• [Problem]
Note every line in the entries that contains the string "Lubero", and copy it.

• [Raw data]
- - - - -
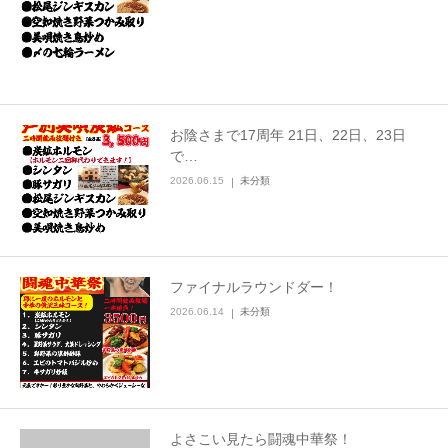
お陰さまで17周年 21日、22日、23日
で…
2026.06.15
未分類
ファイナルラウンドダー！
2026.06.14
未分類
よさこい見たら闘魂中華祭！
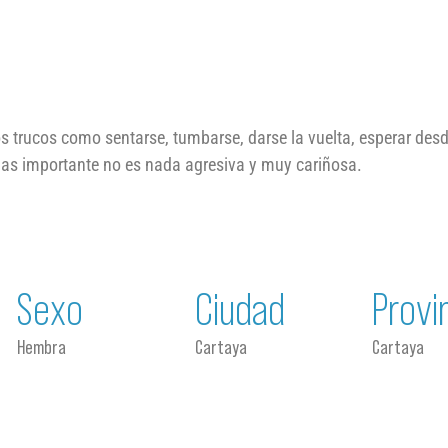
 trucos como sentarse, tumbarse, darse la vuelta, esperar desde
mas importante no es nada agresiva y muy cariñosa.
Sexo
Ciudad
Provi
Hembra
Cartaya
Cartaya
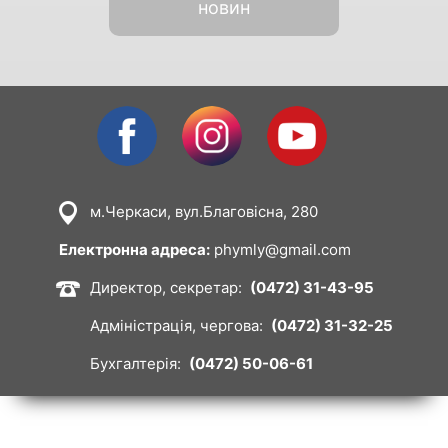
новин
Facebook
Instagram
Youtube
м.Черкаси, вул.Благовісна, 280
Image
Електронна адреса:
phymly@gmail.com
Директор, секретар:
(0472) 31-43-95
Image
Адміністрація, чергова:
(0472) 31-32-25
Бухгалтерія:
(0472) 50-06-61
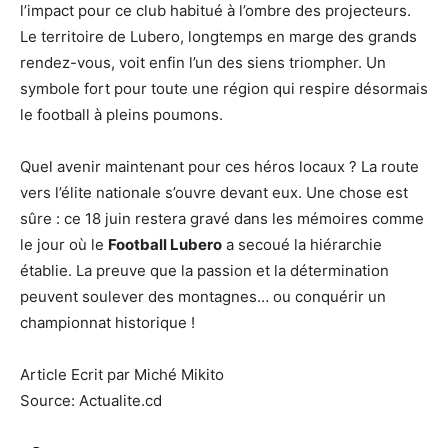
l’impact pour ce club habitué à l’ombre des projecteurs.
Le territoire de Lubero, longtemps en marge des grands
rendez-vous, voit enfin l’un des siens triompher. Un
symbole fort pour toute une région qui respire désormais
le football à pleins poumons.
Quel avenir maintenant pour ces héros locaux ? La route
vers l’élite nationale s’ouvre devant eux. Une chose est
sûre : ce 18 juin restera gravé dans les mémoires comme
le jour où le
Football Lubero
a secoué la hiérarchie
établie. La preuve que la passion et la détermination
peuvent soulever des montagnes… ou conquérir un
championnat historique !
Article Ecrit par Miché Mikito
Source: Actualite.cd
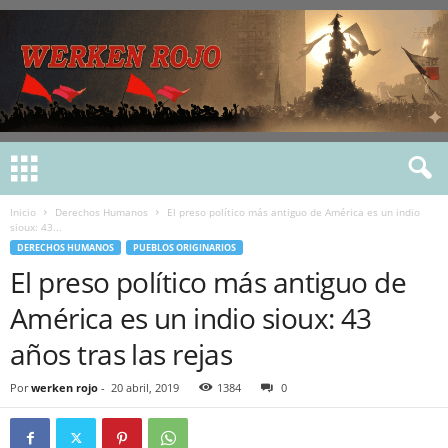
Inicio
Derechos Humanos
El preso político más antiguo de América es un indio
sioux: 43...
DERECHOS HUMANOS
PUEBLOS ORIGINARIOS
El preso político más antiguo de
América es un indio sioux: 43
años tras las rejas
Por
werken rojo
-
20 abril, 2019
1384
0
- - - - -
• [Task result]
Le territoire de Lubero, longtemps en marge des grands
Football Lubero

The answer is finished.